What we really want to get to know better is you. We try to focus on things that would take real effort and experience to understand. For example, someone who has never taught a class before would likely not understand the true challenges in teaching and learning. Someone who only did what the advisor told him/her to do may not have deep insights on what is the next step, the step after that, and why. You are unlikely to be a good leader without appreciating the meaning of compromise and sacrifice. Your strong desire to help the community needs to be backed up with a purpose and a track record. You may pretend well for a minute, but if you didn’t have the real experience, this may not survive a few rounds of probing.

Faculty candidates often don’t know why they failed (or succeeded). Almost no search committee can provide frank and detailed feedback due to a variety of reasons. We won’t/can’t tell you that you’ve been acting like a teenage; your accent was not a problem; that name dropping/talking down other researchers did not serve your interest; your honesty and willingness to expose your vulnerability was appreciated; you didn’t seem to be prepared to write a proposal/teach a class/run a lab; etc. I have seen candidates apparently interviewed at many different places didn’t quite understand why they haven’t landed a job. I was in that boat for a few years as well.

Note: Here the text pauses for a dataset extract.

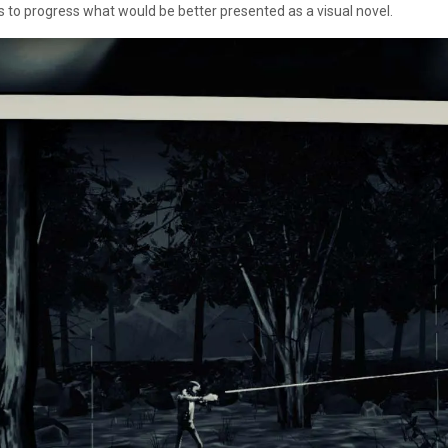
 to progress what would be better presented as a visual novel.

So, pretending to be a better, more desirable version of yourself during the interview may not work out. I think a better strategy is to act like that version now, to identify and build up these experiences, and to collect honest feedback. It is never too late for doing that. After you have started on this path, you can follow what many people suggested to do during interviews: “just be yourself”. You no longer have to pretend to be someone better; you are a better faculty candidate.